Generationsgedanke: Ritual Tagesschau

(Quelle: Library of Congress)

(Quelle: Library of Congress)

Vor allem im Alter brauchen wir sie wohl: Rituale. Auch solche der generationsbedingten Kritik. Beispiel Tagesschau, gern auch „die gute alte Tagesschau“ genannt. Geschaffen zur offiziellen Bekanntgabe des Weltgeschehens – steifes Gehabe, löchriger Bilderteppich und gestelzte Aufsager inklusive. Der preisgekrönte TV-Journalist Christoph Maria Fröhder erschüttert derzeit das Vertrauen in die ARD-Institution. Mal wieder.


War früher also alles besser? Als verdienter, in die 70er Jahre gekommener Journalist hat sich Christoph Maria Fröhder sicher ein Recht auf diese Frage erworben. Vielleicht auch auf die erwartungsgemäße Antwort: Die goldenen Zeiten seien vorbei, jedenfalls in der ARD, heute ein Ort der „Verlotterung“ journalistischer Sitten.

Nun bin ich als ehemaliger „Strukturagent“ (so nennt Fröhder sehr witzig die Rundfunkfunktionäre) und Regionaljournalist (für den Tagesschau-/Tagesthemenbeiträge mit das Größte im Berufsalltag waren) wohl etwas befangen. Über die Mühen der Ebene weiß ich einfach zu viel. Was jeden Tag um 20 Uhr auf dem Screen läuft, ist ein ständiger Kompromiss mit der Realität. Und deshalb nicht gerade ideal.

Zudem erinnere ich mich: Grundsatz-Kritik an der Tagesschau gibt es seit mindestens 40 Jahren. Unzählige Schulklassen und Publizistik-Kurse dürften mit der vernichtenden Analyse der TV-Nachrichten durch einen gewissen Bernward Wember konfrontiert worden sein. Da war schon damals etwas dran, theoretisch wie praktisch.

Das Format TV-Nachrichten ist eine Dauerbaustelle für die Qualitätssicherung: Unter dem Echtzeitdruck der Medienwelt müssen sich Redaktion und Kundschaft ständig über Erwartungen und Möglichkeiten abgleichen. Dabei geht es manchmal recht zickig zu. Ohne Medienkompetenz beim Publikum und Reflexion beim Sender funktioniert es nicht. Vor allem müssen beide Seiten glauben, dass sich der Aufwand lohnt. Vertrauen haben.

Aber es gibt auch eine sehr modische Abkürzung: Systemfrust. Immer gut abzulesen an den Reaktionen des Online-Kommentarvolkes: Bis auf seltene Ausnahmen grundsätzlicher Vertrauens-Entzug.

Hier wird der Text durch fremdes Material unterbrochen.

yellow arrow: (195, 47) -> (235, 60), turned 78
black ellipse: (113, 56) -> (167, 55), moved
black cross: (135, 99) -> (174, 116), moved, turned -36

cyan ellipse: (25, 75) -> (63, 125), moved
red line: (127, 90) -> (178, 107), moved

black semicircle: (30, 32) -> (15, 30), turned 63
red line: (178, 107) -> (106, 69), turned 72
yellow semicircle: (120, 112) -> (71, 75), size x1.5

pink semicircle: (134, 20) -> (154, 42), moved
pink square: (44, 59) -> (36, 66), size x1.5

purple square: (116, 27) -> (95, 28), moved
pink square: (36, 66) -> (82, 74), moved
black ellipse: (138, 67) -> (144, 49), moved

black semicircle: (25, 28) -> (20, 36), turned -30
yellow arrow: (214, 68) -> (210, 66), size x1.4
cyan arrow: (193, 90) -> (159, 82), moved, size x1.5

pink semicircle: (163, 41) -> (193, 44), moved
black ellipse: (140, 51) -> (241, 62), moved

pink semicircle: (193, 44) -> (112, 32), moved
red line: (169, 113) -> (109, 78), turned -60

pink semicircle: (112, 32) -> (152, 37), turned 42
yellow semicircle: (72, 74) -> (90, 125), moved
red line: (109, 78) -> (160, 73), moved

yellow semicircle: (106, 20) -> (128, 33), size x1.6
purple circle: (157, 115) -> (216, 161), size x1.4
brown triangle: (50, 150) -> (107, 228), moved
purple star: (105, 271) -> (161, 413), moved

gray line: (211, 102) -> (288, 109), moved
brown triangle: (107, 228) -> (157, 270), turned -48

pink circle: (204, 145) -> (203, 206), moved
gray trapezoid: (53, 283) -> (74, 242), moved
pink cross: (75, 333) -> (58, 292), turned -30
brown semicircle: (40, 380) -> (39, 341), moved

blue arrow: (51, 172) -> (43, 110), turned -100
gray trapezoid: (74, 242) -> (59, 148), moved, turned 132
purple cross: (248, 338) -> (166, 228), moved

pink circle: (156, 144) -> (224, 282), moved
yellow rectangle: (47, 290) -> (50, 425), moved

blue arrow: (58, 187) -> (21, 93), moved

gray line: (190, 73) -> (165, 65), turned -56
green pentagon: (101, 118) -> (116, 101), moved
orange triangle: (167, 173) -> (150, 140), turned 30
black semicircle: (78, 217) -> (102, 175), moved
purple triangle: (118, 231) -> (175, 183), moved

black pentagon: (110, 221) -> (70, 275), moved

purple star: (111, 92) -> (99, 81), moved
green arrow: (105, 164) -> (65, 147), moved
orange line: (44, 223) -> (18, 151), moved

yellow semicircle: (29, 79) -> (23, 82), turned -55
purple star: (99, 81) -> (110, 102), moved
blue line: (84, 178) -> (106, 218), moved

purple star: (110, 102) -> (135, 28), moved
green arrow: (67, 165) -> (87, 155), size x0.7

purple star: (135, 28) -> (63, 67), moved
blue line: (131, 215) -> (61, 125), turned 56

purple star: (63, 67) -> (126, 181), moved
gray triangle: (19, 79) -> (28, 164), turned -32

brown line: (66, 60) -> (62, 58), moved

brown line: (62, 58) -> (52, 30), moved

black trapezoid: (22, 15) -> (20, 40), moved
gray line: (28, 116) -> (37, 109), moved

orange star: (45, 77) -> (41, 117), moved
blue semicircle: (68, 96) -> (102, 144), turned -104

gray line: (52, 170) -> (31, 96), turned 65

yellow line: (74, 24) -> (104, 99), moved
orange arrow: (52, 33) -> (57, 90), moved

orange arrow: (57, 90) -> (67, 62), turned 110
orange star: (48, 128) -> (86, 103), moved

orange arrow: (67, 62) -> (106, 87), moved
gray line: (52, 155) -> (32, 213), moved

Verblüffend häufig herrscht Hass auf Augenhöhe, gegen die (öffentlich-rechtlichen) Alt-Medien. Ein Wort wie „Gebühren-Gestapo“ gilt dabei für die Forums-Moderation von Spiegel-Online offenbar als „Nettikette“. Man könnte es auch Ritual-Rufmord nennen.

Wenn nun die Altvorderen in diesem Grundsatzgrummeln noch ihre rituellen Abgesänge anstimmen, dann zieht die Gegenwart endgültig den Kürzeren. Hat weder eine Chance gegen die Vergangenheit noch gegen die Zukunft. Mir tut das leid für die vielen aktuellen Journalistinnen und Journalisten, die mit solchen Rundumschlägen immer zu nützlichen oder nutzlosen Idioten gestempelt werden. Während sie sich mit den realen Verhältnissen herumschlagen.

Aber auch um die nachfolgende Generation. Hoffentlich bekommt sie noch ihre Chance, bevor das „System“ abgeschafft wird. Denn der kann ich nur aus eigener Erfahrung sagen: Noch stabiler als das Tagesschau-Ritual ist die die immer gleiche Antwort auf die Frage, ob es früher besser war.

Als Baby Boomer kam ich selbst wohl einen Tick zu spät für die wirklich goldenen Zeiten des öffentlich-rechtlichen Rundfunks. Es wird sie gegeben haben. Als ich jedenfalls vor einem Vierteljahrhundert mit einem Kamerateam zum Dreh aufbrach, bekam ich als Erstes zu hören, dass der Fernsehjournalismus auch nicht mehr das ist, was er mal war.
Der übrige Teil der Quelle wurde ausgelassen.